Home » Nigerian Cases » Court of Appeal » Chief Martha Udusegbe & Ors. V. Shell Petroleum Development Company Nigeria Ltd & Ors. (2007) LLJR-CA

Chief Martha Udusegbe & Ors. V. Shell Petroleum Development Company Nigeria Ltd & Ors. (2007) LLJR-CA

Chief Martha Udusegbe & Ors. V. Shell Petroleum Development Company Nigeria Ltd & Ors. (2007)

LawGlobal-Hub Lead Judgment Report

SHOREMI, J.C.A.

This is an application brought by the plaintiffs/applicants for themselves as on behalf of Okerenkoko/Bibiokpre-Zion/Nkpemu Akpata/Egwal/ Asiafama Communities/Village/Fishing Camps by Chief Martha Udusegbe (suing as lawful attorney against the defendants/respondents. By a motion on notice under Orders 3 6(1), 7(2), (3) of the Court of Appeal Rules, 2002 and section 16 of the Court of Appeal Act asking for the following orders.

“1. An order extending the time within which the appellant/applicant may seek leave to appeal against the ruling of the Federal High Court, Benin Division delivered on the 5th of May, 2004 by Honourable Justice Kolawole.

2. An order granting leave to appeal against the ruling of the Federal High Court, Benin Division delivered on the 5th of May, 2004 by Honourable Justice Kolawole.

3. An order extending the time within which the applicant may appeal against the ruling of the Federal High Court, Benin Division delivered on the 5th of May, 2004 by Honourable Justice Kolawole and file the annexed proposed notice of appeal and ground of appeal (exhibits “A”) out of time.

4. Leave to appeal against the order of cost.

5. An order of this Honourable Court staying execution of the order of cost made against the plaintiffs and order suspending further hearing in the case delivered on the 5th of May, 2004.”

The application is supported by an affidavit of 25 paragraphs sworn to by the said Martha Udusegbe.

For ease of reference paragraphs 1 – 12 are reproduced hereunder.

“I Martha Udusegbe, Female, Christian, Nigerian citizen, legal practitioner of No.1 Ufuoma Close, Off Dugbo Avenue, Off Udu Road, Enerhen, Delta State, hereby make oath and state as follows: That:

1 That I am the appellant/applicant in this appeal by reason of which I am conversant with the facts of the case.

2. That I filed a motion for judgment in this case which was fixed for hearing for 2 days for 5th and 6th of May, 2004.

3. That the defendants filed a counter-affidavit after the fixture and I filed a reply to it which I served on the defendants through the 1st defendant by registered post and I duly filed an affidavit of service to that effect.

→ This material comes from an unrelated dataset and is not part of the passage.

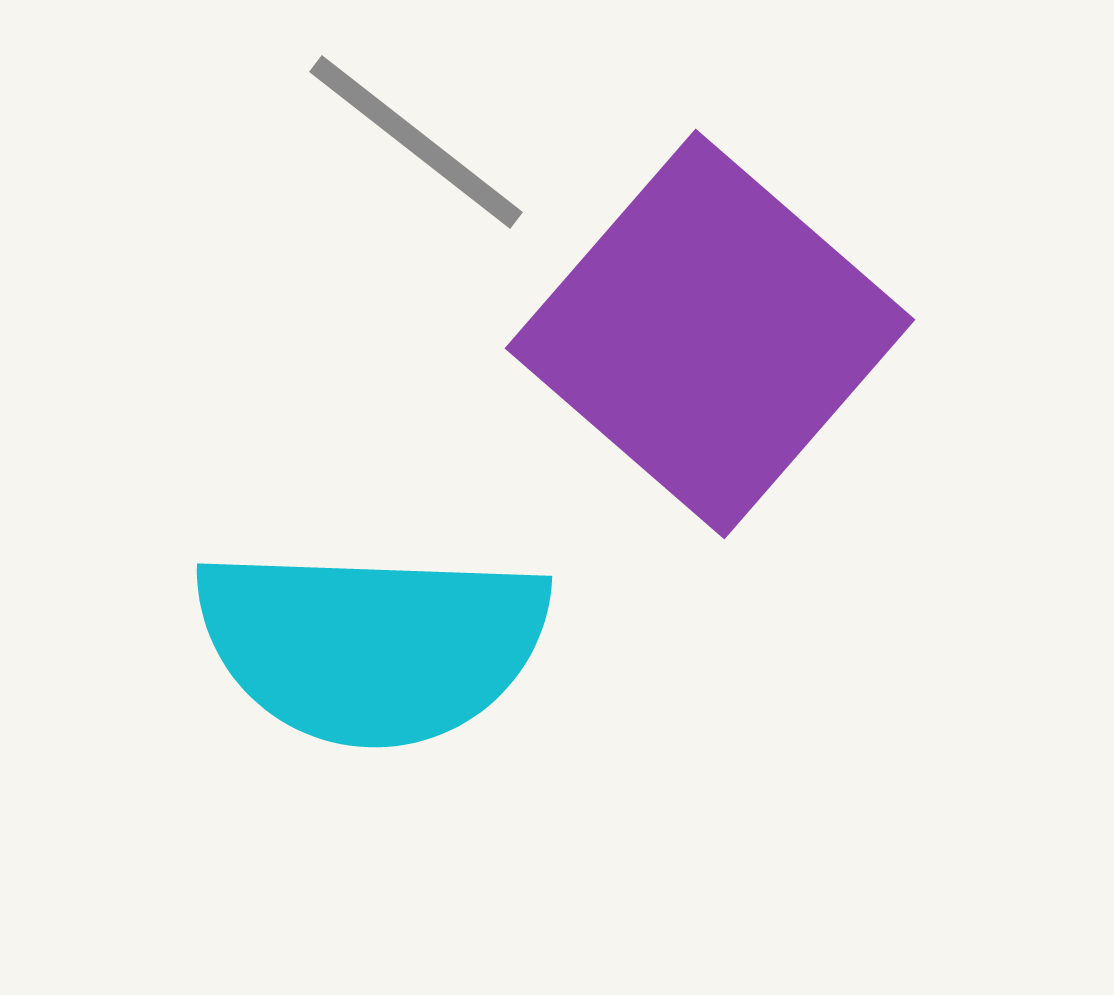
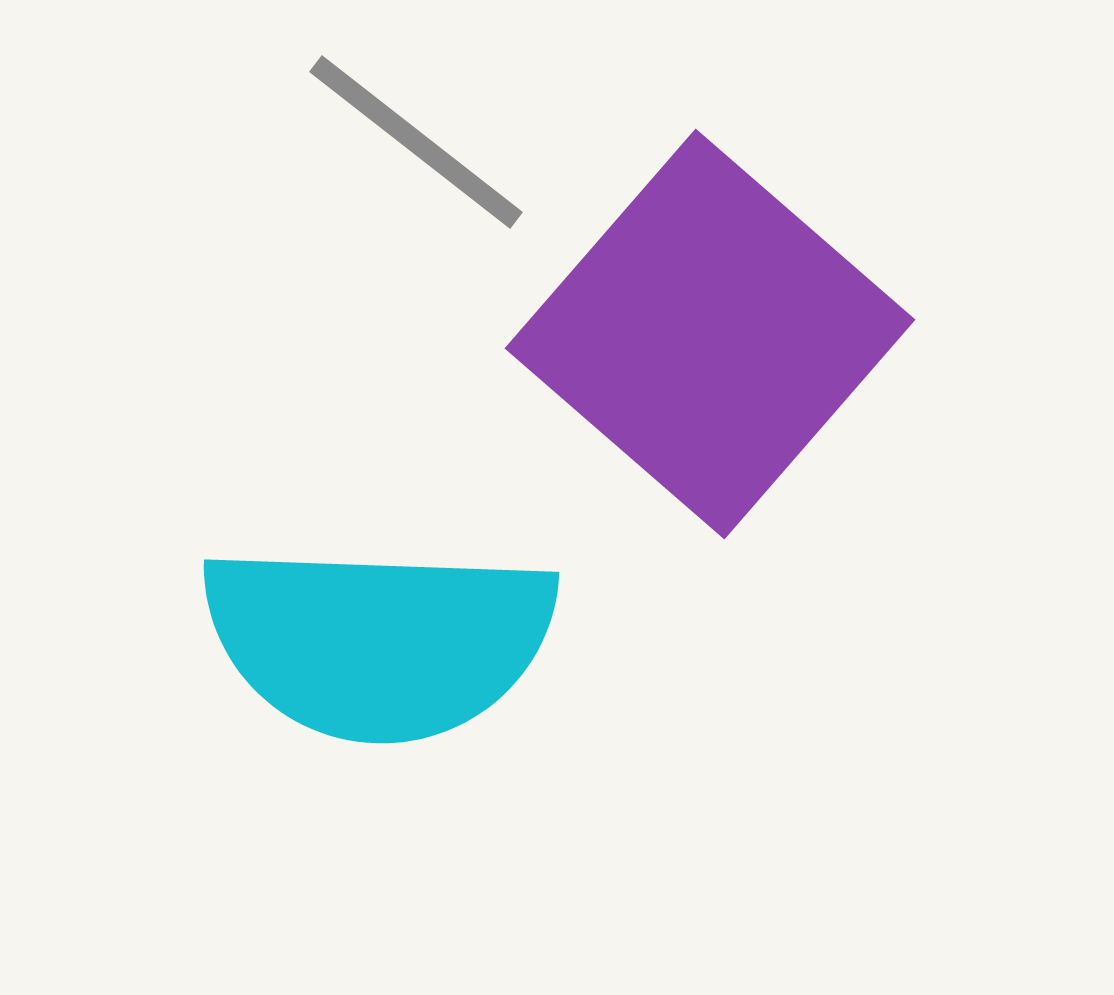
cyan semicircle: moved 7 px right, 4 px up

4. The court ruled that service by registered post on respondents was not a substituted service without dispute on the issue/mode of service and the court then awarded cost of N12, 500.00 against me.

5. That being totally dissatisfied by the order of cost, I decided to appeal against the said ruling.

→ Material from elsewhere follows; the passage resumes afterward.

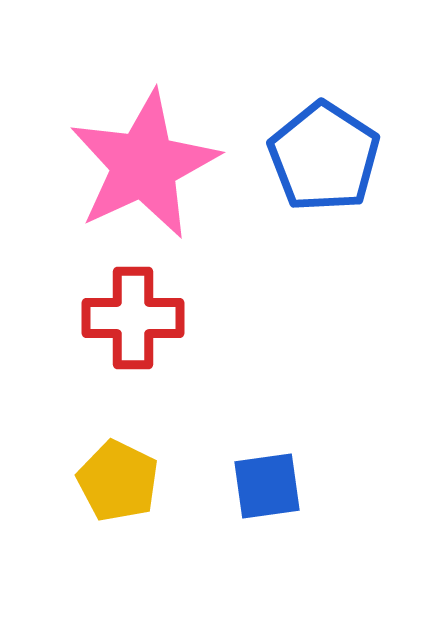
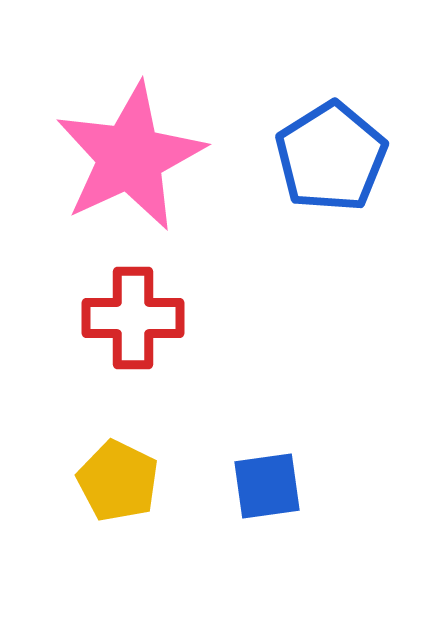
blue pentagon: moved 7 px right; rotated 7 degrees clockwise
pink star: moved 14 px left, 8 px up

6. That I requested for the certified true copy of the ruling but could not get it before the expiration of 14 days.

7. That I also attempted to file an application for leave at the Federal High Court but the learned trial Judge was not available at the material time that I attempted to file my application to fix a date for hearing of the motion for leave and the 14 days eventually ran out.

8. That the proposed ground of appeal contained in the notice of appeal is grounds that complains of lack of jurisdiction of the court on the mode of service and improper exercise of discretionary power. The ground is weighty and substantial in the administration of justice attached and marked exhibit ‘A’.

9. That I need an order of this Honourable Court staying execution of order of cost made against the plaintiff pending the determination of this motion and order suspending further hearing in the case.

10. That the order of cost will work great hardship on the plaintiffs whose economy and source of livelihood have been devastated by oil spillage from defendants’ facilities since 1998.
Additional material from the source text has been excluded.